"Największy przekręt w branży". Star Citizen kończy z refundami. Nie odzyskacie swojej kasy
Ciężkie jest życie fana Star Citizen. Bardzo ciężkie.
Dowiedzieliśmy się właśnie, że Chris Roberts i jego Cloud Imperium Games zaprzestali rozpatrywania próśb o zwrot pieniędzy. Mówiąc prościej… koniec z refundami!
Z regulaminu użytkownika zniknęły bowiem wszelkie zapisy o ewentualnym zwrocie podarowanych wcześniej pieniążków. Wszystkie takie prośby są od teraz ignorowane lub rozpatrywanie negatywnie!

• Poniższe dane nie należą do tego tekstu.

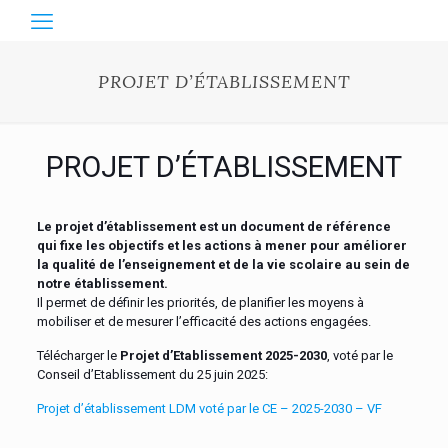
PROJET D’ÉTABLISSEMENT
PROJET D’ÉTABLISSEMENT
Le projet d’établissement est un document de référence
qui fixe les objectifs et les actions à mener pour améliorer
la qualité de l’enseignement et de la vie scolaire au sein de
notre établissement.
Il permet de définir les priorités, de planifier les moyens à
mobiliser et de mesurer l’efficacité des actions engagées.
Télécharger le
Projet d’Etablissement 2025-2030
, voté par le
Conseil d’Etablissement du 25 juin 2025:
Projet d’établissement LDM voté par le CE – 2025-2030 – VF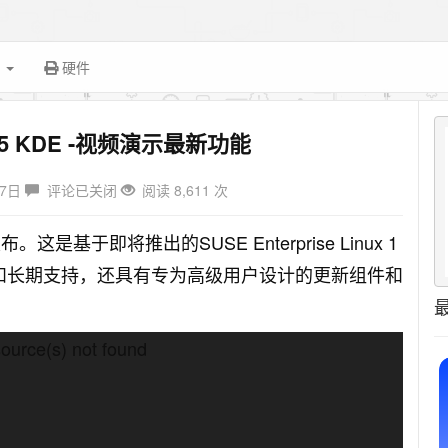
面
硬件
 15 KDE -视频演示最新功能
月7日
评论已关闭
阅读 8,611 次
布。这是基于即将推出的SUSE Enterprise Linux 1
和长期支持，还具有专为高级用户设计的更新组件和
source(s) not found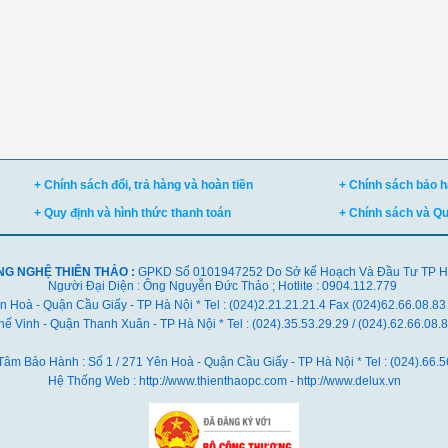
+ Chính sách đổi, trả hàng và hoàn tiền
+ Chính sách bảo hà
+ Quy định và hình thức thanh toán
+ Chính sách và Q
NG NGHỆ THIÊN THẢO :
GPKD Số 0101947252 Do Sở kế Hoạch Và Đầu Tư TP Hà 
Người Đại Diện : Ông Nguyễn Đức Thảo ; Hotlite : 0904.112.779
ên Hoà - Quận Cầu Giấy - TP Hà Nội * Tel : (024)2.21.21.21.4 Fax (024)62.66.08.83
ế Vinh - Quận Thanh Xuân - TP Hà Nội *
Tel : (024).35.53.29.29 / (024).62.66.08
Tâm Bảo Hành : Số 1 / 271 Yên Hoà - Quận Cầu Giấy - TP Hà Nội * Tel : (024).66.5
Hệ Thống Web : http://www.thienthaopc.com - http://www.delux.vn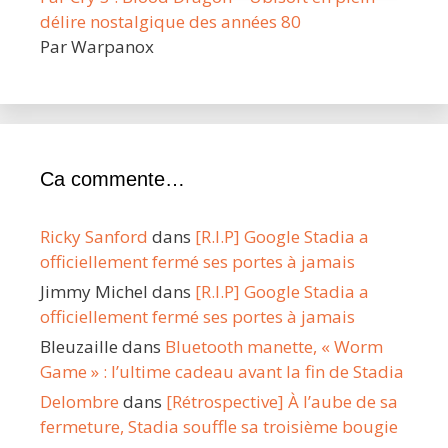
délire nostalgique des années 80
Par Warpanox
Ca commente…
Ricky Sanford
dans
[R.I.P] Google Stadia a
officiellement fermé ses portes à jamais
Jimmy Michel
dans
[R.I.P] Google Stadia a
officiellement fermé ses portes à jamais
Bleuzaille
dans
Bluetooth manette, « Worm
Game » : l’ultime cadeau avant la fin de Stadia
Delombre
dans
[Rétrospective] À l’aube de sa
fermeture, Stadia souffle sa troisième bougie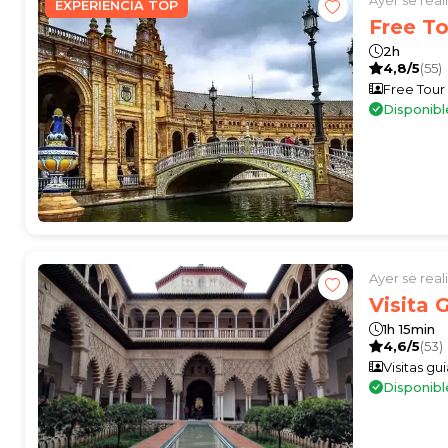
EXPERIENCIA TOP
Free To
2h
4,8/5
(55)
Free Tour
Disponibl
Ayer se rea
Visita 
1h 15min
4,6/5
(53)
Visitas gu
Disponibl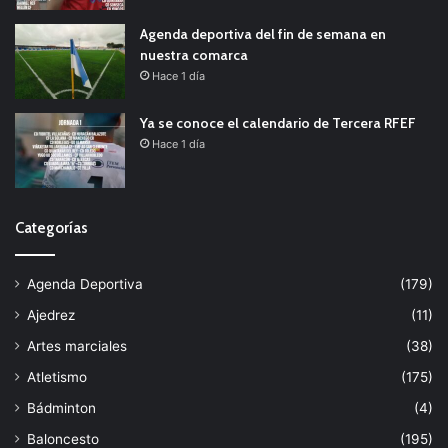
Agenda deportiva del fin de semana en
nuestra comarca
Hace 1 día
Ya se conoce el calendario de Tercera RFEF
Hace 1 día
Categorías
Agenda Deportiva
(179)
Ajedrez
(11)
Artes marciales
(38)
Atletismo
(175)
Bádminton
(4)
Baloncesto
(195)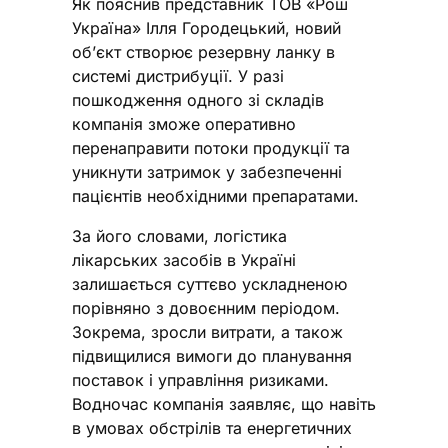
Як пояснив представник ТОВ «Рош
Україна» Ілля Городецький, новий
об’єкт створює резервну ланку в
системі дистрибуції. У разі
пошкодження одного зі складів
компанія зможе оперативно
перенаправити потоки продукції та
уникнути затримок у забезпеченні
пацієнтів необхідними препаратами.
За його словами, логістика
лікарських засобів в Україні
залишається суттєво ускладненою
порівняно з довоєнним періодом.
Зокрема, зросли витрати, а також
підвищилися вимоги до планування
поставок і управління ризиками.
Водночас компанія заявляє, що навіть
в умовах обстрілів та енергетичних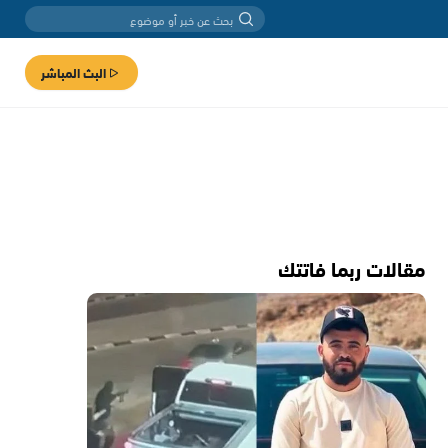
البث المباشر
مقالات ربما فاتتك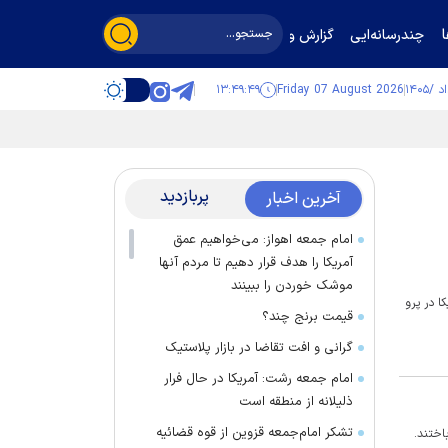
چندرسانه‌ایی
گزارش و گفت‌وگو
۱۳:۴۹:۴۹
Friday 07 August 2026
پربازدید
آخرین اخبار
امام جمعه اهواز: می‌خواهیم عمق
آمریکا را هدف قرار دهیم تا مردم آنها
موشک خوردن را ببینند
کا در منطقه جنوبی ایکا در پرو
قیمت برنج چند؟
گرانی و افت تقاضا در بازار پلاستیک
امام جمعه رشت: آمریکا در حال فرار
ذلیلانه از منطقه است
تشکر امام‌جمعه قزوین از قوه قضائیه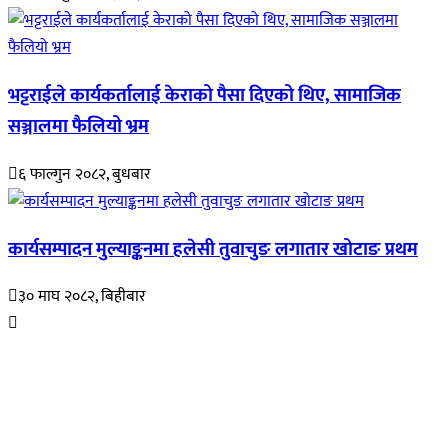
भट्टराईले कार्यकर्तालाई केराको पैसा दिएको थिए, सामाजिक
सञ्जालमा फैलियो भ्रम
६ फाल्गुन २०८२, बुधबार
कार्यसम्पादन मुल्याङ्कनमा हलेसी तुवाचुङ लगातार खोटाङ प्रथम
३० माघ २०८२, बिहीबार
हाम्रो बारेमा
रुपाकोट खबर डट कम मर्यादित समाज विकास र उन्नतीको पथमा अगाडी बढ्ने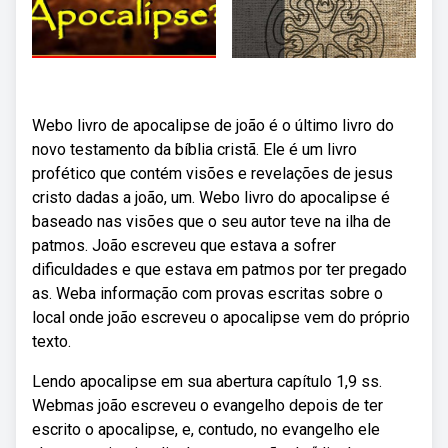
Webo livro de apocalipse de joão é o último livro do
novo testamento da bíblia cristã. Ele é um livro
profético que contém visões e revelações de jesus
cristo dadas a joão, um. Webo livro do apocalipse é
baseado nas visões que o seu autor teve na ilha de
patmos. João escreveu que estava a sofrer
dificuldades e que estava em patmos por ter pregado
as. Weba informação com provas escritas sobre o
local onde joão escreveu o apocalipse vem do próprio
texto.
Lendo apocalipse em sua abertura capítulo 1,9 ss.
Webmas joão escreveu o evangelho depois de ter
escrito o apocalipse, e, contudo, no evangelho ele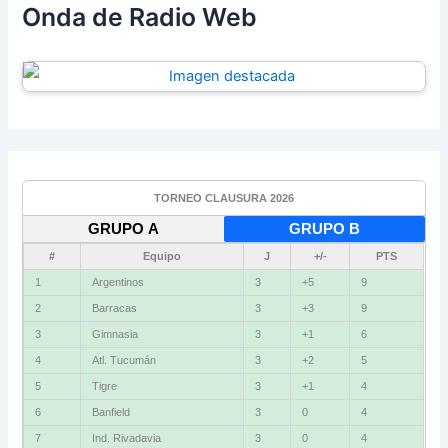
Onda de Radio Web
TORNEO CLAUSURA 2026
GRUPO A
GRUPO B
#
Equipo
J
+/-
PTS
1
Argentinos
3
+5
9
2
Barracas
3
+3
9
3
Gimnasia
3
+1
6
4
Atl. Tucumán
3
+2
5
5
Tigre
3
+1
4
6
Banfield
3
0
4
7
Ind. Rivadavia
3
0
4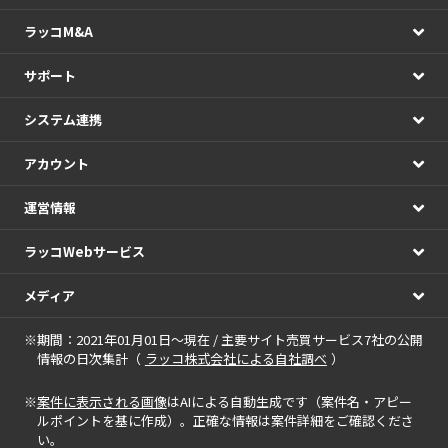
ラッコM&A
サポート
システム連携
アカウント
運営情報
ラッコWebサービス
メディア
※期間：2021年01月01日～現在 / 主要サイト売買サービス7社の公開
情報の日次集計（
ラッコ株式会社による自社調べ
）
※
案件に表示される画像
はAIによる自動生成です（案件名・アピー
ルポイントを基に作成）。正確な情報は案件詳細をご確認くださ
い。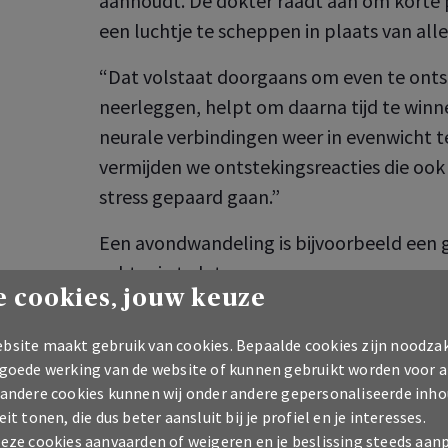
aanhoudt. De dokter raadt aan om korte 
een luchtje te scheppen in plaats van alle
“Dat volstaat doorgaans om even te ont
neerleggen, helpt om daarna tijd te winn
neurale verbindingen weer in evenwicht t
vermijden we ontstekingsreacties die ook
stress gepaard gaan.”
Een avondwandeling is bijvoorbeeld een 
achter je te laten.
 cookies, jouw keuze
Komt dit soort situaties je bekend voor? J
bsite maakt gebruik van cookies. Bepaalde cookies zijn noodzak
 goede werking van de website of kunnen gebruikt worden voor a
Natuurlijke antistresstool
 andere cookies kunnen wij onder andere gepersonaliseerde inho
eit tonen, die dus beter aansluit bij je profiel en je interesses.
deze cookies aanvaarden of weigeren en je beslissing steeds aan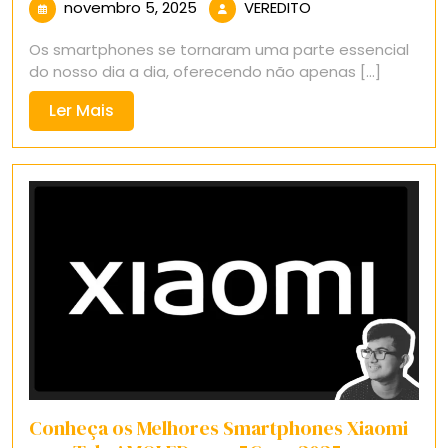
novembro
VEREDITO
novembro 5, 2025
VEREDITO
5,
Os smartphones se tornaram uma parte essencial
2025
do nosso dia a dia, oferecendo não apenas [...]
Ler
Ler Mais
Mais
Conheça os Melhores Smartphones Xiaomi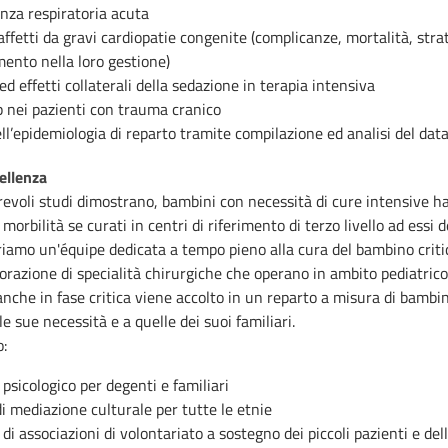
enza respiratoria acuta
affetti da gravi cardiopatie congenite (complicanze, mortalità, stra
ento nella loro gestione)
 ed effetti collaterali della sedazione in terapia intensiva
p nei pazienti con trauma cranico
ll’epidemiologia di reparto tramite compilazione ed analisi del da
ellenza
evoli studi dimostrano, bambini con necessità di cure intensive 
morbilità se curati in centri di riferimento di terzo livello ad essi 
riamo un'équipe dedicata a tempo pieno alla cura del bambino criti
borazione di specialità chirurgiche che operano in ambito pediatrico.
anche in fase critica viene accolto in un reparto a misura di bambi
le sue necessità e a quelle dei suoi familiari.
:
psicologico per degenti e familiari
di mediazione culturale per tutte le etnie
di associazioni di volontariato a sostegno dei piccoli pazienti e dell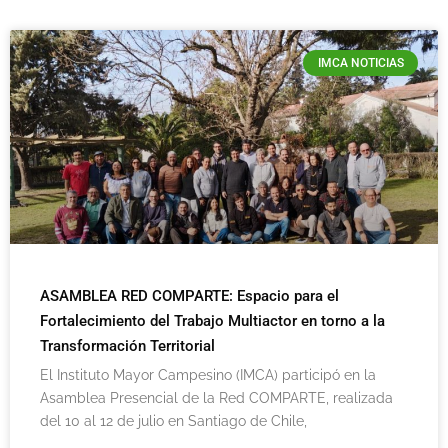
IMCA NOTICIAS
ASAMBLEA RED COMPARTE: Espacio para el
Fortalecimiento del Trabajo Multiactor en torno a la
Transformación Territorial
El Instituto Mayor Campesino (IMCA) participó en la
Asamblea Presencial de la Red COMPARTE, realizada
del 10 al 12 de julio en Santiago de Chile,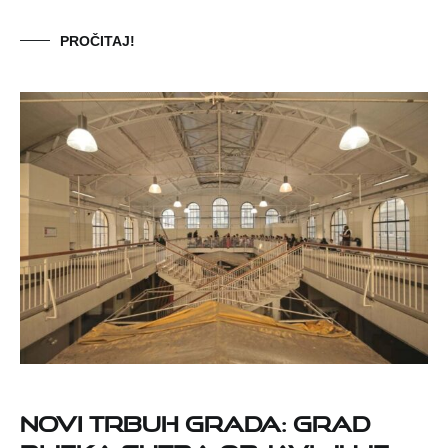
PROČITAJ!
NOVI TRBUH GRADA: GRAD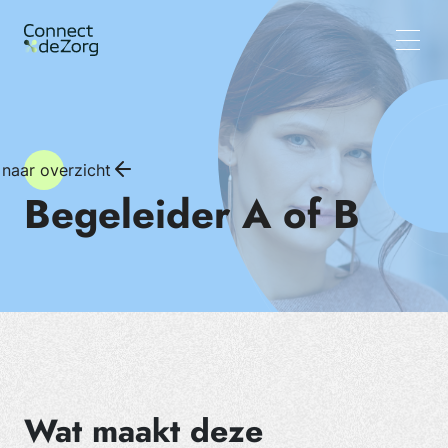
Vacatures
Wat wij doen
Team
Inzichten
 naar overzicht
Begeleider A of B
Wat maakt deze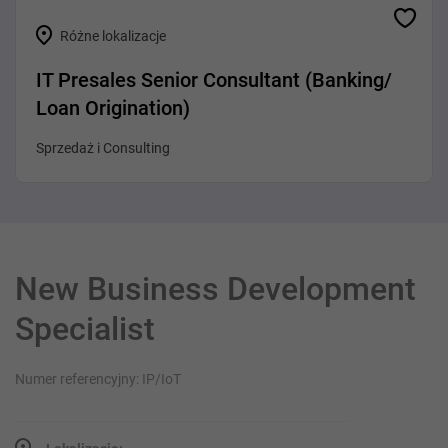
Różne lokalizacje
IT Presales Senior Consultant (Banking/
Loan Origination)
Sprzedaż i Consulting
New Business Development
Specialist
Numer referencyjny: IP/IoT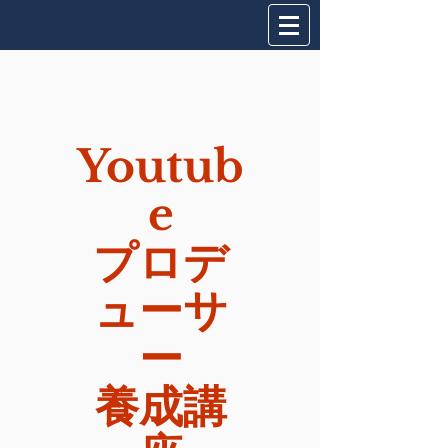
Youtub
e
プロデ
ューサ
ー
​養成講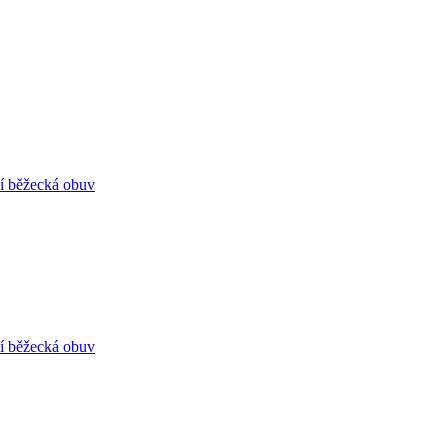
í běžecká obuv
í běžecká obuv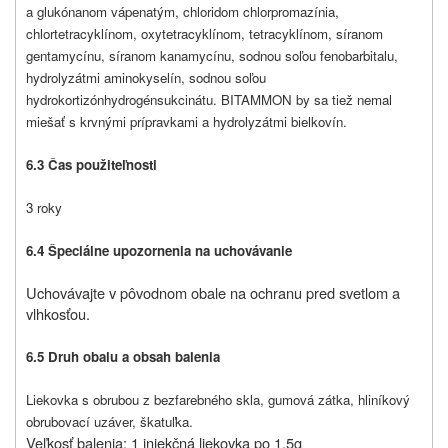
a glukónanom vápenatým, chloridom chlorpromazínia,
chlortetracyklínom, oxytetracyklínom, tetracyklínom, síranom
gentamycínu, síranom kanamycínu, sodnou soľou fenobarbitalu,
hydrolyzátmi aminokyselín, sodnou soľou
hydrokortizónhydrogénsukcinátu. BITAMMON by sa tiež nemal
miešať s krvnými prípravkami a hydrolyzátmi bielkovín.
6.3 Čas použiteľnosti
3 roky
6.4 Špeciálne upozornenia na uchovávanie
Uchovávajte v pôvodnom obale na ochranu pred svetlom a
vlhkosťou.
6.5 Druh obalu a obsah balenia
Liekovka s obrubou z bezfarebného skla, gumová zátka, hliníkový
obrubovací uzáver, škatuľka.
Veľkosť balenia
: 1 injekčná liekovka po 1,5g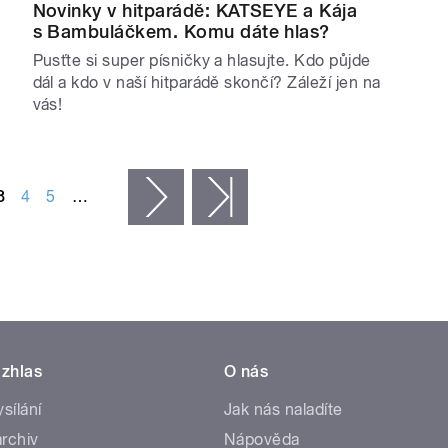
Novinky v hitparádě: KATSEYE a Kája
s Bambuláčkem. Komu dáte hlas?
Pusťte si super písničky a hlasujte. Kdo půjde
dál a kdo v naší hitparádě skončí? Záleží jen na
vás!
3
4
5
…
následující ›
poslední »
zhlas
O nás
ysílání
Jak nás naladíte
rchiv
Nápověda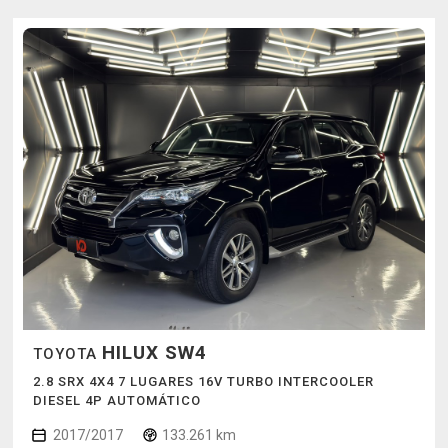
HILUX SW4
TOYOTA
2.8 SRX 4X4 7 LUGARES 16V TURBO INTERCOOLER
DIESEL 4P AUTOMÁTICO
2017/2017
133.261 km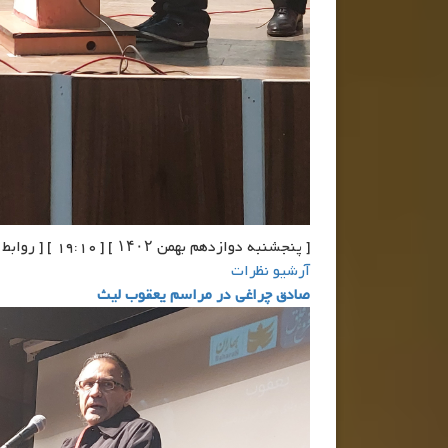
[ پنجشنبه دوازدهم بهمن ۱۴۰۲ ] [ 19:10 ] [ روابط عمومی دفتر آقای جعفر صابری ]
آرشیو نظرات
صادق چراغی در مراسم یعقوب لیث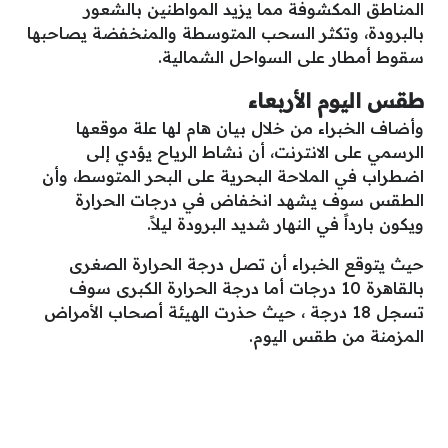
المناطق المكشوفة مما يزيد المواطنين بالشعور
بالبرودة، وتكثر السحب المتوسطة والمنخفضة يصاحبها
سقوط أمطار على السواحل الشمالية.
طقس اليوم الأربعاء
وأضاف الخبراء من خلال بيان هام لها علة موقعها
الرسمي على الانترنت، أن نشاط الرياح يؤدي إلى
اضطراب في الملاحة البحرية على البحر المتوسط، وأن
الطقس سوف يشهد انخفاض في درجات الحرارة
ويكون بارداً في النهار شديد البرودة ليلاً.
حيث يتوقع الخبراء أن تصل درجة الحرارة الصغرى
بالقاهرة 10 درجات أما درجة الحرارة الكبرى سوف
تسجل 18 درجة ، حيث حذرت الهيئة أصحاب الأمراض
المزمنة من طقس اليوم.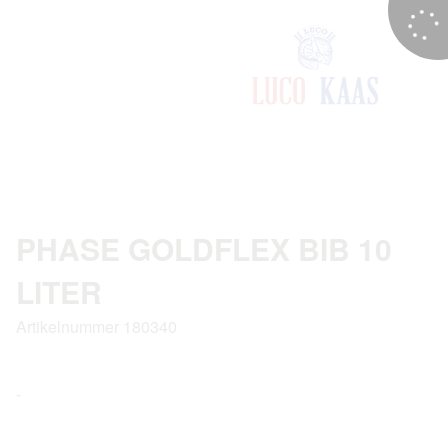
PHASE GOLDFLEX BIB 10
LITER
Artikelnummer 180340
-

Dotyczy to osób fanów, które wpłaciły pewną kwotę na rozwój Star Citizen (budżet gry przekroczył już 190 mln dolarów), a potem – ze względu na przeciągającą się produkcję i zerowe informacje o ewentualnej premierze – chcieliby odzyskać swój wkład. Teraz wiadomo, że już ich nie odzyskają... Pozamiatane...
Wcale nas to jednak nie dziwi, że coraz więcej ludzi odwraca się od Star Citizen. Ten „next-gen” staje się powoli synonimem naiwności, niespełnionych obietnic (od akcji na Kickstarterze minęło sześć lat!), wręcz… złodziejstwa. Poczytajcie sobie losowe komentarze pod filmikami ze Star Citizen na YouTube. Pełno w nich hejtu, oskarżeń i wyzwisk w stronę producentów.
Już teraz Star Citizen jest nazywany „największym przekrętem w branży gier wideo”. Boje się, że wiadomość o zakończeniu refundów może tylko dodać oliwy do ognia i wywołać jeszcze większe kontrowersje.
Przyznawać się – kto utopił pieniądze na Star Citizen? Tylko szczerze. Nie będziemy się śmiać, tylko raczej współczuć.